Такое бы внимание и взрослым не мешало проявлять друг к другу, думал Новиков. Где внимание — там и уступчивость, и забота. Без этого любовь сгорает, как костер из сухого валежника. «Пых» — и нету, хотя свету было много и казалось, что сквозь него не пробиться никакой темени.
Новиков вспомнил один из многих костров, освещавших в его жизни досужие вечера. Это было во время отпуска, лет десять назад, когда они вдвоем с женой отправились по реке на лодке. Плыли вдоль пустынных темных берегов, и сколько глаз хватало — виделась бурая барханная степь. И вдруг, как чудо в желтом мареве, — зеленый остров посреди реки. Тут они и заночевали. И прожили затем двое суток. На острове даже росла непонятно как заблудившаяся там березка. С верховьев река нанесла плавника, и костер у них горел всю первую ночь... Они купались при лунном свете без боязни, что кто-то подглядит, плавали в чем мама родила, упиваясь свободой дикарей и счастливой отрешенностью от земных забот... Нет, любовь была. Да и есть, наверное. Все еще светит угольками под пеплом повседневности. А что оно такое — повседневность, с ее важными хлопотами и заботами? Стоят ли они хотя бы одного вспыхивающего на ветру уголька?.. Еда, одежда, дом — все ни к чему, если угольки затухают... Все ни к чему, когда в жизни, пусть не в твоей, есть большое и страшное, прекрасное и жестокое... Жестокое, как судьба маленького Удута...

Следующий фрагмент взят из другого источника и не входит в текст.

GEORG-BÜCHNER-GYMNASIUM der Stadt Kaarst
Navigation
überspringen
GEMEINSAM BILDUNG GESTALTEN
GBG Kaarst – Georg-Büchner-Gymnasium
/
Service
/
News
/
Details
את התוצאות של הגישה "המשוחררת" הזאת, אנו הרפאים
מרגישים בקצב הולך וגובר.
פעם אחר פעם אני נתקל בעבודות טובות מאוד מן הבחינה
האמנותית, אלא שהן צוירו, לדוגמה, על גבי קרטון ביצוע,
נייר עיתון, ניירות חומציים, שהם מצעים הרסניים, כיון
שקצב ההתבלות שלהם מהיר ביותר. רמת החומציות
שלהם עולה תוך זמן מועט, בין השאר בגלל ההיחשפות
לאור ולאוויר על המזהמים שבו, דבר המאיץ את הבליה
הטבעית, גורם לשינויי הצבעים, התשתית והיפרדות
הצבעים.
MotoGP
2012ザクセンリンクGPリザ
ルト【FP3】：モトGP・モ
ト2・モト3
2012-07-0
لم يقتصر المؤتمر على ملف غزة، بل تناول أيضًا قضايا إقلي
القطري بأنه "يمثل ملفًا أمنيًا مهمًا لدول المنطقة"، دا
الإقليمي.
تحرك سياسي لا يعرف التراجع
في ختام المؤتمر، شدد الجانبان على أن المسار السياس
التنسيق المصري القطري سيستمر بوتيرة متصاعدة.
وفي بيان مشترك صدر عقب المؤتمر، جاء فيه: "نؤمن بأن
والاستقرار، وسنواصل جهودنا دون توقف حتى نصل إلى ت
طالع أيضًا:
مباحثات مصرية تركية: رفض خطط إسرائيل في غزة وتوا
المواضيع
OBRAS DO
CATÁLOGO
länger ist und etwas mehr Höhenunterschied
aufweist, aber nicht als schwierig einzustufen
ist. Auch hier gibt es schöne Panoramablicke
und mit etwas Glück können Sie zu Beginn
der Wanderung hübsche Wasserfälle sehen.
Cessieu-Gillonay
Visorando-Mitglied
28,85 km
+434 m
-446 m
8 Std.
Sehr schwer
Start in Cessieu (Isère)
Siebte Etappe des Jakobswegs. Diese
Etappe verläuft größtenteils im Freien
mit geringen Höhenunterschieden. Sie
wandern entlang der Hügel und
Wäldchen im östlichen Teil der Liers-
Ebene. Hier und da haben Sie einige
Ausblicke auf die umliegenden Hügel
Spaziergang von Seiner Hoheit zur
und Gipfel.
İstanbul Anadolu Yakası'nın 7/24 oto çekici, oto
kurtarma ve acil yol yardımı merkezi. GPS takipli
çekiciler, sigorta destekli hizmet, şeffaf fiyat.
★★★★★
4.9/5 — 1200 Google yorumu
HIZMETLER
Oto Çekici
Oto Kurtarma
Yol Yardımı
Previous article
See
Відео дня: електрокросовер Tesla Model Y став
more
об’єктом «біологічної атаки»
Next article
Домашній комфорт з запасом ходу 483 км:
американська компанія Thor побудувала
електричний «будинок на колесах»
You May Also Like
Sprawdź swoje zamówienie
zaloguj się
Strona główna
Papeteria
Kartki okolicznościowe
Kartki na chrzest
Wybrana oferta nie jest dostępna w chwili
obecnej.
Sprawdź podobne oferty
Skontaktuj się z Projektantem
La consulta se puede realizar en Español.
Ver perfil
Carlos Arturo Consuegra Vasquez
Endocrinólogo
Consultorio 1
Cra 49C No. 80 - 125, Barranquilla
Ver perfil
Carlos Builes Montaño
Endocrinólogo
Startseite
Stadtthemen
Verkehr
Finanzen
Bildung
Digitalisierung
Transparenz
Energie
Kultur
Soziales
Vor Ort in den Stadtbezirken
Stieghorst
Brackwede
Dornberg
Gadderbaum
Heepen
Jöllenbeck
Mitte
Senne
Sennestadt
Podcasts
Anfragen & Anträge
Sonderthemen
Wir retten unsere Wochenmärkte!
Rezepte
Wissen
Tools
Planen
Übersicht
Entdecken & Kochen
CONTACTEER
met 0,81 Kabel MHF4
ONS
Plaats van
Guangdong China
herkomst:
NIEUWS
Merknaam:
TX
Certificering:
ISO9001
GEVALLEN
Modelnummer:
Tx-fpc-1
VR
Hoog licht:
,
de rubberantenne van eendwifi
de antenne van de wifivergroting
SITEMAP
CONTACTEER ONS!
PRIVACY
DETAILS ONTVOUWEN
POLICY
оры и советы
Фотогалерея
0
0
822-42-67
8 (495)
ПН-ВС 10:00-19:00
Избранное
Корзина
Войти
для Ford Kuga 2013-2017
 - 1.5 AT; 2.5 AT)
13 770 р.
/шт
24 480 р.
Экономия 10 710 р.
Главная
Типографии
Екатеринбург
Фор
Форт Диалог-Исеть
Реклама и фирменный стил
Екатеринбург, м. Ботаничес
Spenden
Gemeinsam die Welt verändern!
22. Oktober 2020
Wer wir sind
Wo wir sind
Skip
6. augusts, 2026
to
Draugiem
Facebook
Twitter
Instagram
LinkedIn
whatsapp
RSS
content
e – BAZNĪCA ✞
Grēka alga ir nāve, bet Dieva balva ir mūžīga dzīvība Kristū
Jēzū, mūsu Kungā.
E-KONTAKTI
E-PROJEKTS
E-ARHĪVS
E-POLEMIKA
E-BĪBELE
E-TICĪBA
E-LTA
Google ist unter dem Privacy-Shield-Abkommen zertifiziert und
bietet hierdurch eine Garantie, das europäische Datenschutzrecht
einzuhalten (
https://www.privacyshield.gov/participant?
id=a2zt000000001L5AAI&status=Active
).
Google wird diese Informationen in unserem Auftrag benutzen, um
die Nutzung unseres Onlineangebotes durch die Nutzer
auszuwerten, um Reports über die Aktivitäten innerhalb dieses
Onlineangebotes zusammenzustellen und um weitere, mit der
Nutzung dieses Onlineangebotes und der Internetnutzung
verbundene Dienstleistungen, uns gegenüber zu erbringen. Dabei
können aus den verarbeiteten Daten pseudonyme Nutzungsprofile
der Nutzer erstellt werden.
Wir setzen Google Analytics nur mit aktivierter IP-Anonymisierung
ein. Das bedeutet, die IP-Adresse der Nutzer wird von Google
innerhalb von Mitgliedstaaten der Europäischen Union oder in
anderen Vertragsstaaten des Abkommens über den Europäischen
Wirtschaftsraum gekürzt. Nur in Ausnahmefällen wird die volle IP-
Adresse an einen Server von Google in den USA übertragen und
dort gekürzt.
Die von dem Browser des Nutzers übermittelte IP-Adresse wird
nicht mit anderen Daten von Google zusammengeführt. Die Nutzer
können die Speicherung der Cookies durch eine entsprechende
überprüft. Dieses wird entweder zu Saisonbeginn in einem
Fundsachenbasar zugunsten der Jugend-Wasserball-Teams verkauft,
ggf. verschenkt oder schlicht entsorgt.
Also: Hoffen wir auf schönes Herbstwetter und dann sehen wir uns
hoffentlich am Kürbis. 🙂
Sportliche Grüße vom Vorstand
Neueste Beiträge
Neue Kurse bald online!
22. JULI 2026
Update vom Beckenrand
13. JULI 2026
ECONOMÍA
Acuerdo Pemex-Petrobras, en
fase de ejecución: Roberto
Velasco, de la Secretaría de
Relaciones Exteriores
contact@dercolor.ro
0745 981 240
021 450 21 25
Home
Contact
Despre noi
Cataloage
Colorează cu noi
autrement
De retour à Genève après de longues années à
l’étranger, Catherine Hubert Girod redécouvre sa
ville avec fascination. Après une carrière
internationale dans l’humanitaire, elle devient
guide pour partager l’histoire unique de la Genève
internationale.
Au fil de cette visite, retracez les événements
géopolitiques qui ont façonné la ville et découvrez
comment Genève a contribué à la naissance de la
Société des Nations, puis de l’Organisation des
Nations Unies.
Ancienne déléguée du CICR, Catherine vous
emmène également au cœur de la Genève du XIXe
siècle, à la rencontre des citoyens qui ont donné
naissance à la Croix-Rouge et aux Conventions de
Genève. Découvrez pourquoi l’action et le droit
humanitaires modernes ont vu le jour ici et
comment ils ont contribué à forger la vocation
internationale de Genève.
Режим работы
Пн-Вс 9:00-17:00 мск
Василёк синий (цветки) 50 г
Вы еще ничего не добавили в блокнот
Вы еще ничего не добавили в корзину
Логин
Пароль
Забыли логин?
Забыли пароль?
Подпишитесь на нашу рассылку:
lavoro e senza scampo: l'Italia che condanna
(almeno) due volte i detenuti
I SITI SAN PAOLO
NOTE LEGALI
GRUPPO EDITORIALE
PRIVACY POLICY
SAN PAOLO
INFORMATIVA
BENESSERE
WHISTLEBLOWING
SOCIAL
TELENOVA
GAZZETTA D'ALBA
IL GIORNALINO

В Кабуле Новиков задержался дольше, чем рассчитывал. Сидя в зале, где шел суд над Филиппом Огайяром, он невольно вспоминал неистового в своем желании отомстить Ширахмата и веселого безрукого мальчика Удута.
Огайяр — врач по профессии — нелегально перешел границу Афганистана и «изучал обстановку в стране» из логова банды Махмадуллы. На суде он говорил, что свой вояж совершил, движимый человеколюбием, желанием помочь страждущим. И Новиков невольно сравнил его с хирургом Владимиром Ремезом и другими советскими медиками.